A study of interacting scalar field model from the perspective of the dynamical systems theory

TL;DR

This paper analyzes scalar field models as dark energy interacting with dark matter using dynamical systems theory, identifying critical points and stability conditions to understand late-time cosmic acceleration.

Contribution

It introduces two interaction models with different potentials and couplings, deriving autonomous systems and analyzing their critical points and stability in the context of cosmic evolution.

Findings

Scalar field dominated solutions for late-time acceleration.

Existence of scaling solutions alleviating the coincidence problem.

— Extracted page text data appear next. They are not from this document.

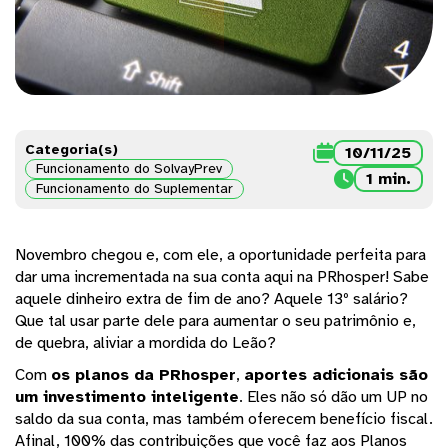
Categoria(s)

10/11/25
Funcionamento do SolvayPrev

1 min.
Funcionamento do Suplementar
Novembro chegou e, com ele, a oportunidade perfeita para
dar uma incrementada na sua conta aqui na PRhosper! Sabe
aquele dinheiro extra de fim de ano? Aquele 13º salário?
Que tal usar parte dele para aumentar o seu patrimônio e,
de quebra, aliviar a mordida do Leão?
Com
os planos da PRhosper
,
aportes adicionais são
um investimento inteligente
. Eles não só dão um UP no
saldo da sua conta, mas também oferecem benefício fiscal.
Afinal, 100% das contribuições que você faz aos Planos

De Sitter-like solutions indicating transient universe evolution.

Abstract

In this work, considering the background dynamics of flat Friedmann-Lemaitre-Robertson-Walker(FLRW) model of the universe, we investigate a scalar field model as dark energy candidate which interacting with the pressure-less dust as dark matter from dynamical systems perspective. From phenomenological vantage point two interaction terms are chosen: one depends on Hubble parameter $H$ and other is local, independent of Hubble parameter. In interaction model 1, the scalar field potential as well as the coupling are considered to be in the form of inverse square and accordingly a two-dimensional autonomous system is obtained. On the other hand, Interaction model 2 comprises with the potential as well as coupling of scalar field which are considered in form of exponential function of scalar field ($\phi$) and as a result of which a four-dimensional autonomous system is achieved. We study two systems separately and come by several critical points in 2D system as well as in 4D system. We have derived sound speed and the classical stability conditions. Furthermore, for 2D autonomous system we analyzed the stability of some critical points at infinity. From this autonomous system, we obtain scalar field dominated solutions representing late time accelerated evolution of the universe that does not elucidate the coincidence problem. Late time scaling solutions are also realized by the accelerated expansion of the universe which evolves in quintessence era that alleviates the coincidence problem successfully. From the analysis of 4D system, we obtain non-hyperbolic sets of critical points which are analyzed by the center manifold theory. In this model, the de Sitter like solutions represent the transient evolution of the universe.